*Description of the task*. In your copy of the data, include no pictures and alter nothing else.

*Input data*.
§ §
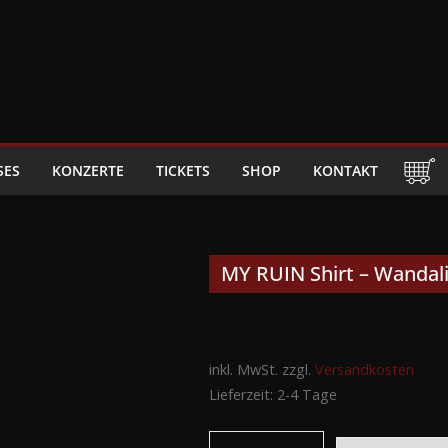
SES
KONZERTE
TICKETS
SHOP
KONTAKT
MY RUIN Shirt – Wandal
inkl. MwSt.
zzgl.
Versandkosten
Lieferzeit:
2-4 Tage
§ §
*Task solution*.
SES
KONZERTE
TICKETS
SHOP
KONTAKT
MY RUIN Shirt – Wandal
inkl. MwSt.
zzgl.
Versandkosten
Lieferzeit:
2-4 Tage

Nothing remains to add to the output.